* CEO says focused on seeing split through, big picture
* COVID-19 pandemic still taking toll on overall business
* GSK expects recovery in vaccine sales in H2
* Shares marginally higher following Q1 results release
(Adds details on sales, analyst comment)
By Pushkala Aripaka and Ludwig Burger
April 28 (Reuters) - Plans for GSK to split in two are "well
underway" it said on Wednesday, as a cost clampdown and rising
clinic visits for critical treatments after an easing of
COVID-19 curbs helped it land better-than-forecast first-quarter
earnings.
GSK, which trails competitors in the coronavirus
vaccines race, is under the microscope after a report that U.S.
activist investor Elliott built up a significant stake.
The British drugmaker said it would give details on June 23
on its plan to separate next year into an over-the-counter
business and another for prescription drugs and vaccines.
Chief Executive Emma Walmsley said she was focused on GSK's
broader transformation, adding that while GSK's consumer health
business had great prospects and a "fantastic" leadership team,
she would focus on the bigger picture.
Walmsley, a former head of GSK's consumer business, became
CEO in 2017 despite some investor pressure to name an outsider
and such calls may grow with Elliott's arrival on the register.

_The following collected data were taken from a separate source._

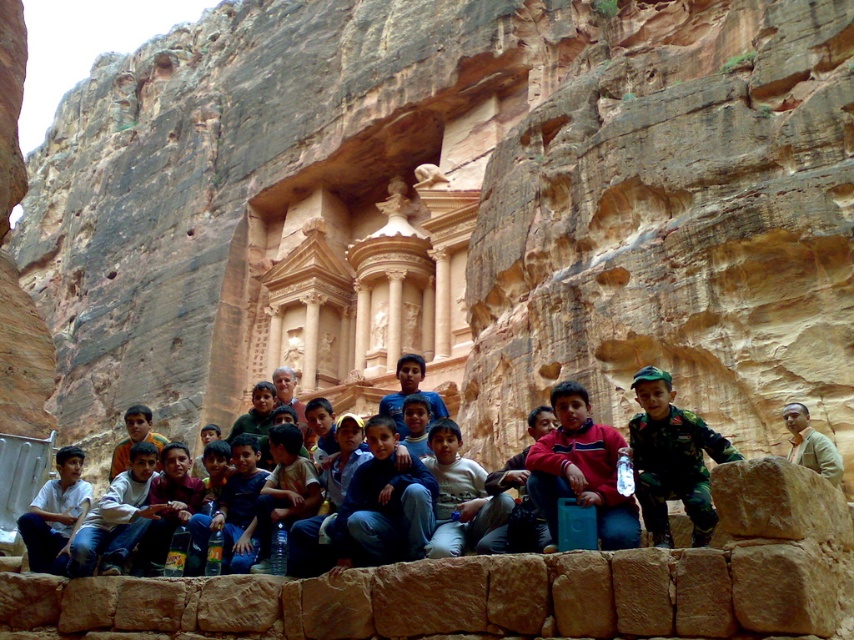 Is red fleece jacket at center to the right of light brown leather jacket at center from the viewer's perspective?

Incorrect, red fleece jacket at center is not on the right side of light brown leather jacket at center.

Can you confirm if red fleece jacket at center is bigger than light brown leather jacket at center?

Indeed, red fleece jacket at center has a larger size compared to light brown leather jacket at center.

Locate an element on the screen. This screenshot has height=640, width=854. red fleece jacket at center is located at coordinates (581, 468).

Locate an element on the screen. Image resolution: width=854 pixels, height=640 pixels. red fleece jacket at center is located at coordinates point(581,468).

Can you confirm if camouflage uniform at center is positioned above light brown leather jacket at center?

Correct, camouflage uniform at center is located above light brown leather jacket at center.

I want to click on camouflage uniform at center, so click(x=671, y=458).

Measure the distance between camouflage uniform at center and camera.

camouflage uniform at center and camera are 40.05 meters apart.

At what (x,y) coordinates should I click in order to perform the action: click on camouflage uniform at center. Please return your answer as a coordinate pair (x, y). The image size is (854, 640). Looking at the image, I should click on (671, 458).

Is camouflage uniform at center smaller than red fleece jacket at center?

No.

Which is more to the right, camouflage uniform at center or red fleece jacket at center?

camouflage uniform at center

Is point (683, 484) farther from viewer compared to point (560, 483)?

Yes, point (683, 484) is farther from viewer.

The height and width of the screenshot is (640, 854). I want to click on camouflage uniform at center, so click(x=671, y=458).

"I'm very focused on leading GSK through that successful
separation and beyond," Walmsley told journalists without naming
the activist fund, adding that she saw her role as CEO as
setting strategy, hiring top people and allocating capital,
while leaving the medical science to the experts.
R&D LEADERSHIP
"I've clearly laid (strategy) out from day one ... and
included in that has been the best possible R&D leadership in
the world," Walmsley said in response to suggestions that her
lack of scientific background meant she would be better suited
to lead the consumer business once GSK splits in two.
Preparations have hurt earnings, but GSK hopes the
streamlining of operations will pay off in the long term.

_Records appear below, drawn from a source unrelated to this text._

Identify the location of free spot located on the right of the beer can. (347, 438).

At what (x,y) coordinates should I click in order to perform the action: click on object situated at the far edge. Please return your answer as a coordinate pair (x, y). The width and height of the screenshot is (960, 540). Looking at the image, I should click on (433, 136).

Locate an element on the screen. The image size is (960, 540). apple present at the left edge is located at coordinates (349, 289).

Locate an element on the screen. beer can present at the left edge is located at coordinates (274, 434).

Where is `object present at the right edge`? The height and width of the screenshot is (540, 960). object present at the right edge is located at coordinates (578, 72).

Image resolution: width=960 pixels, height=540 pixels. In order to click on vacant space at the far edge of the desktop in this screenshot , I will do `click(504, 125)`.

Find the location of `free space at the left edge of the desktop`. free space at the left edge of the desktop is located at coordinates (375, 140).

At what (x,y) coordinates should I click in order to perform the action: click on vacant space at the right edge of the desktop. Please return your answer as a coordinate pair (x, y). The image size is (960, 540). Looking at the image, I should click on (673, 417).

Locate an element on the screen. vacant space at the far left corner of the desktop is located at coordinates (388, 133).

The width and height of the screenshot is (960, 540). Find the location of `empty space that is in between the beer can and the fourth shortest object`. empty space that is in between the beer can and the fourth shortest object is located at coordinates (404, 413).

"With or without Elliott's alternative vision, it looks set
to be a year of forced evolution at GSK," said Steve Clayton,
manager of Hargreaves Lansdown's Select UK Income Shares fund.
GSK said that turnover for the quarter to March fell 15% to
7.42 billion pounds ($10.28 billion) at constant currency rates,
as the year-earlier period was inflated by people stocking up on
medicines because of the pandemic.
In addition, sales of cold and flu remedies like Theraflu or
Robitussin fell because social distancing prevented infections,
mirroring the experience at Sanofi and Novartis
.
Adjusted earnings were 22.9 pence per share, down by a
third, compared to analysts' expectation https://www.gsk.com/en-gb/investors/analyst-consensus/analyst-consensus
of 21.9 pence per share on sales of 7.83 billion pounds.
"GSK endured a pretty lacklustre 2020 ... Worryingly, their
2021 performance looks all too familiar," Third Bridge analyst
Sebastian Skeet said in a note after it stuck to its forecast of
a mid-to-high single digit fall in earnings this year.
However, GSK expects its vaccines division to recover in the
second half, as healthcare systems and consumer trends "approach
normality."
($1 = 0.7215 pounds)
(Reporting by Pushkala Aripaka in Bengaluru and Ludwig Burger
in Frankfurt; Editing by Keith Weir and Alexander Smith)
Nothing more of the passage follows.